Solche Kooperationen sind heute mehr denn je gefragt - zur Erreichung gemeinsamer Ziele, zur Sicherung der Akzeptanz von Prozessen, Produkten oder Standorten, aber auch zur finanziellen Unterstützung gemeinnütziger Aktivitäten bis hin zu primär karitativen Maßnahmen im Rahmen weniger ambitionierter CSR-Strategien. Die notwendigen strukturellen und ethischen Eckpfeiler dieser Kooperationen sind bislang weder thematisiert worden, noch gibt es entsprechende Regelwerke oder Qualitätsstandards, die für die notwendige Transparenz sorgen. Daraus ergeben sich potenzielle Risiken, die im Buch analysiert werden. Die Autorinnen wollen aufrütteln und zum verstärkten Diskurs zu diesen Themen anregen. Sie geben aber auch konkrete Handlungsanleitungen, wie Kooperationen auf Augenhöhe gestaltet werden können. Dies ist zum einen der „Fahrplan für Kooperationen auf Augenhöhe“, der die wichtigsten Fragen und Schritte in den einzelnen Phasen einer Kooperation thematisiert. Ein weiteres Kernstück ist der von Gabriele Faber-Wiener erarbeitete „Kodex für transparente Zusammenarbeit“ - ein praxiserprobtes und für beide Seiten direkt anwendbares Instrumentarium.

Wichtige Korrektivrolle

Das Buch soll zum Nachdenken und zur „Beziehungsarbeit“ anregen - sowohl bei Unternehmen in Bezug auf ihre Verantwortung gegenüber der Zivilgesellschaft als auch bei NPOs. Deren Rolle und Korrektivfunktion ist gerade vor dem Hintergrund der sich verschärfenden Klimakrise und der durch Krieg und Finanzkrise ausgelösten globalen Transformationen wichtiger denn je.

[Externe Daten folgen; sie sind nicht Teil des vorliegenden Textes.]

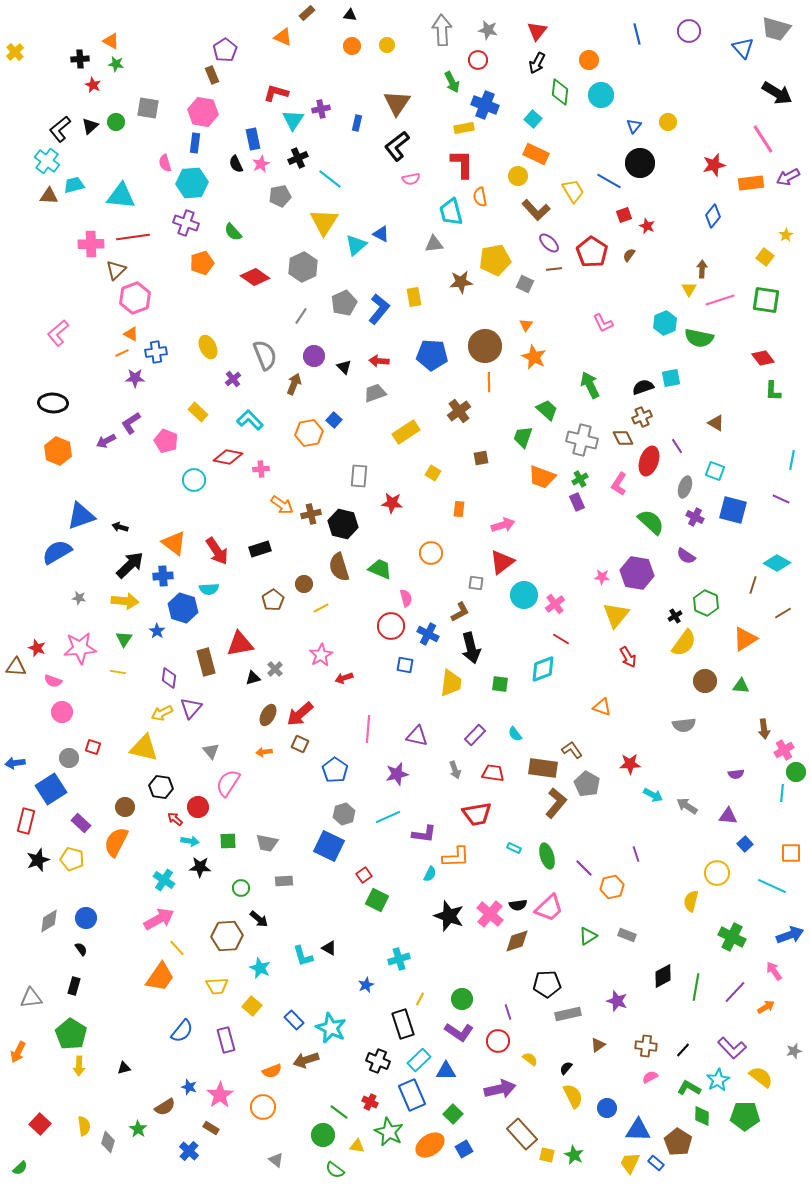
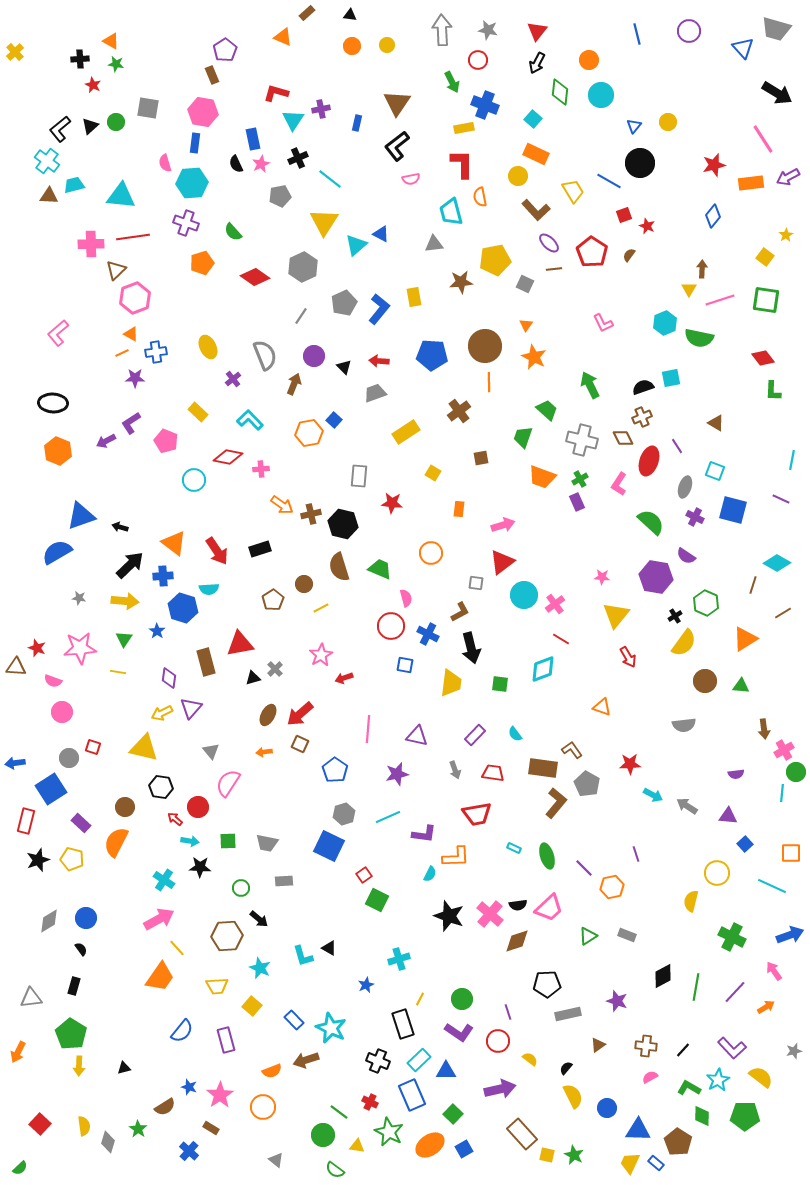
purple hexagon at (637, 573): moved 19 px right, 4 px down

„Es ist kein Zufall, dass radikalere Organisationen, die nicht auf Kooperation, sondern auf Konfrontation setzen, heute wieder einen regelrechten Boom erleben“, so Buchautorin Bettina Gjecaj. „Dieser Trend zeigt die wachsende Brisanz und Dringlichkeit im gesellschaftlichen Diskurs. Er wirft aber auch die Frage auf, ob die traditionellen Non-Profit-Organisationen ihre Korrektivfunktion noch ausreichend wahrnehmen können. Kooperation versus Konfrontation wird auch für NGOs zu einer immer relevanteren strategischen Herausforderung“.

Die Autorinnen

Gabriele Faber-Wiener ist eine der renommiertesten CSR- und Kommunikations­expert:innen im deutschsprachigen Raum und verfügt über mehr als 25 Jahre Erfahrung in Management und Kommunikation aller drei Sektoren der Gesellschaft: Wirtschaft, Politik und Zivilgesellschaft. Sie ist Dozentin an acht Universitäten und berät Unternehmen sowie Non-Profit-Organisationen.

Bettina Gjecaj arbeitet und lehrt an der FH JOANNEUM – University of Applied Sciences, Graz. Ihre beruflichen Schwerpunkte umfassen Green & Social Marketing, Campaigning, Öffentlichkeitsarbeit, Corporate Social Responsibility und strategisches Kommunikations­management.